To do: The response must contain every line from the records below that has "Шампунь".

** Opening Supplied information block **

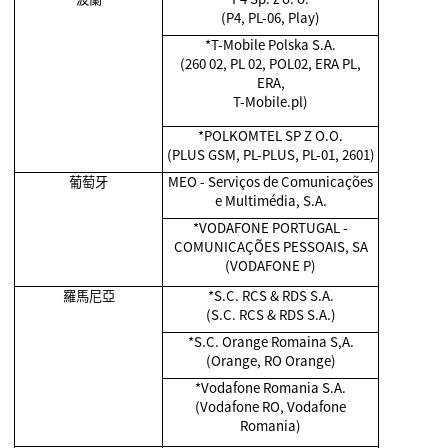
(P4, PL-06, Play)
*T-Mobile Polska S.A.
(260 02, PL 02, POL02, ERA PL,
ERA,
T-Mobile.pl)
*POLKOMTEL SP Z O.O.
(PLUS GSM, PL-PLUS, PL-01, 2601)
葡萄牙
MEO - Serviços de Comunicações
e Multimédia, S.A.
*VODAFONE PORTUGAL -
COMUNICAÇÕES PESSOAIS, SA
(VODAFONE P)
羅馬尼亞
*S.C. RCS & RDS S.A.
(S.C. RCS & RDS S.A.)
*S.C. Orange Romaina S,A.
(Orange, RO Orange)
*Vodafone Romania S.A.
(Vodafone RO, Vodafone
Romania)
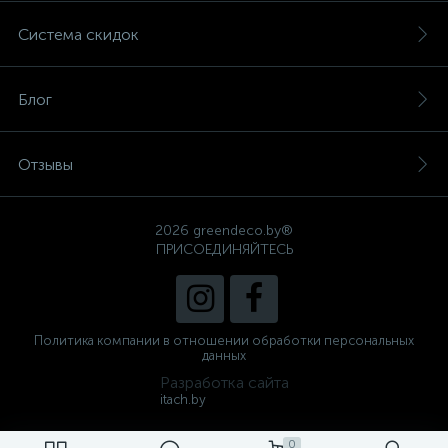
Система скидок
Блог
Отзывы
2026 greendeco.by®
ПРИСОЕДИНЯЙТЕСЬ
Политика компании в отношении обработки персональных
данных
Разработка сайта
itach.by
0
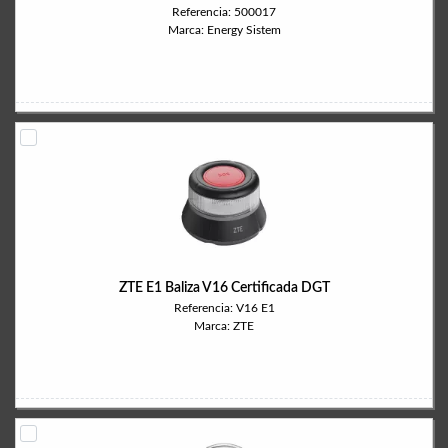
Referencia: 500017
Marca: Energy Sistem
ZTE E1 Baliza V16 Certificada DGT
Referencia: V16 E1
Marca: ZTE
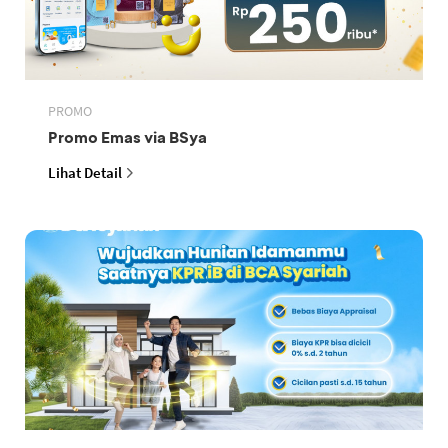
PROMO
Promo Emas via BSya
Lihat Detail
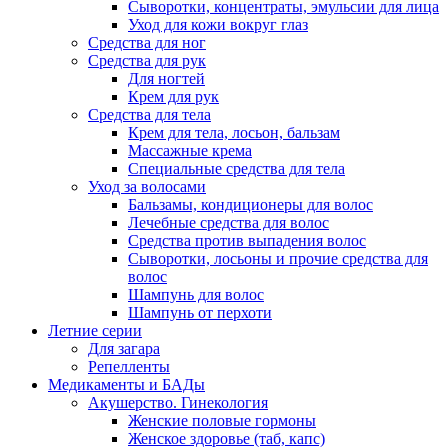
Сыворотки, концентраты, эмульсии для лица
Уход для кожи вокруг глаз
Средства для ног
Средства для рук
Для ногтей
Крем для рук
Средства для тела
Крем для тела, лосьон, бальзам
Массажные крема
Специальные средства для тела
Уход за волосами
Бальзамы, кондиционеры для волос
Лечебные средства для волос
Средства против выпадения волос
Сыворотки, лосьоны и прочие средства для
волос
Шампунь для волос
Шампунь от перхоти
Летние серии
Для загара
Репелленты
Медикаменты и БАДы
Акушерство. Гинекология
Женские половые гормоны
Женское здоровье (таб, капс)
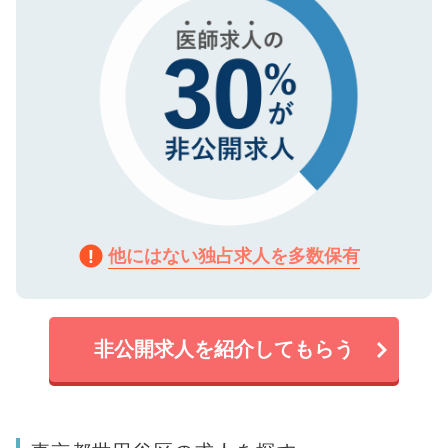
他にはない独占求人を多数保有
非公開求人を紹介してもらう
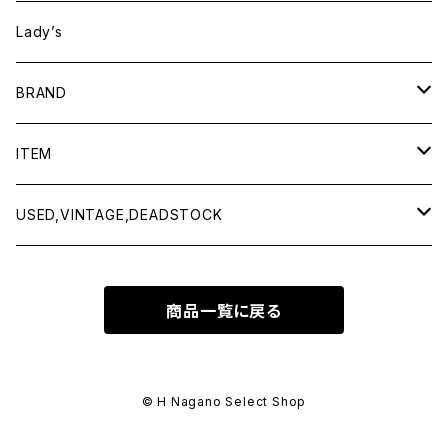
Lady’s
BRAND
BAICYCLON by bagjack
ITEM
Baserange
Men
USED,VINTAGE,DEADSTOCK
All items
Charcoal
Lady
All items
商品一覧に戻る
Tops
All items
CLINQ
Tops
Bottoms
Tops
COMING OF AGE
Bottoms
© H Nagano Select Shop
Outer
Bottoms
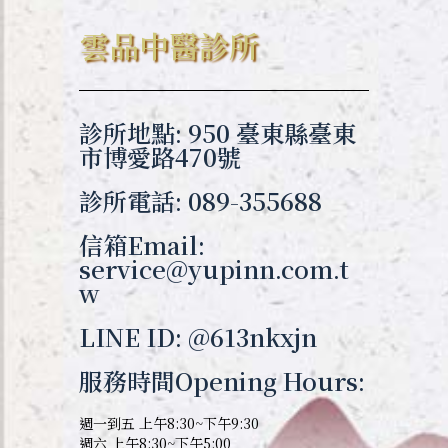
雲品中醫診所
診所地點: 950 臺東縣臺東
市博愛路470號
診所電話: 089-355688
信箱Email:
service@yupinn.com.t
w
LINE ID: @613nkxjn
服務時間Opening Hours:
週一到五 上午8:30~下午9:30
週六 上午8:30~下午5:00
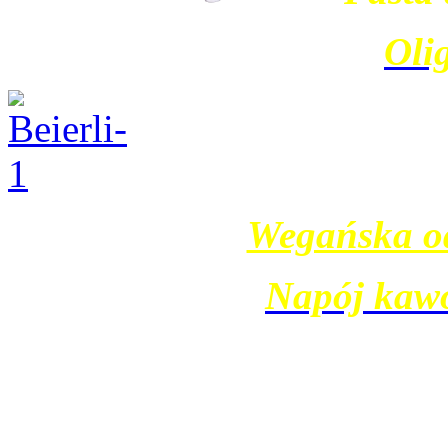
Oli
Wegańska o
Napój kaw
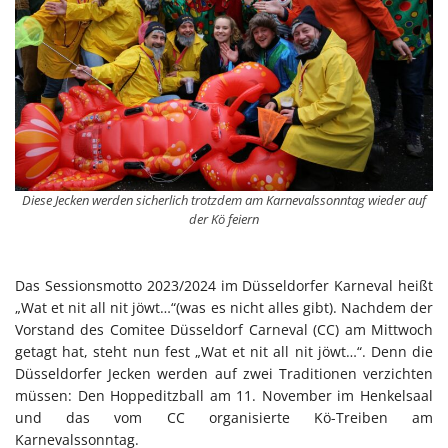
Diese Jecken werden sicherlich trotzdem am Karnevalssonntag wieder auf
der Kö feiern
Das Sessionsmotto 2023/2024 im Düsseldorfer Karneval heißt
„Wat et nit all nit jöwt…“(was es nicht alles gibt). Nachdem der
Vorstand des Comitee Düsseldorf Carneval (CC) am Mittwoch
getagt hat, steht nun fest „Wat et nit all nit jöwt…“. Denn die
Düsseldorfer Jecken werden auf zwei Traditionen verzichten
müssen: Den Hoppeditzball am 11. November im Henkelsaal
und das vom CC organisierte Kö-Treiben am
Karnevalssonntag.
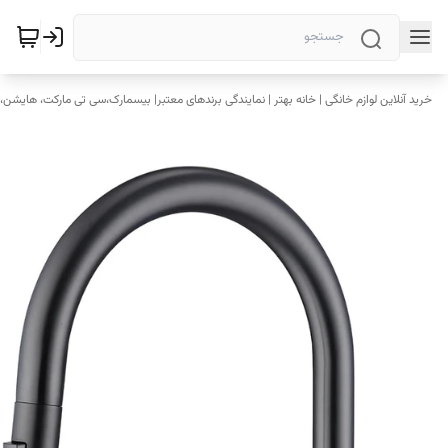
خرید آنلاین لوازم خانگی | خانه بهتر | نمایندگی برندهای معتبر| بیسمارک،سی تی مارکت، هایشن،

** Closing Supplied information block **

Solved exercise:
Шампунь для волос
Шампунь от перхоти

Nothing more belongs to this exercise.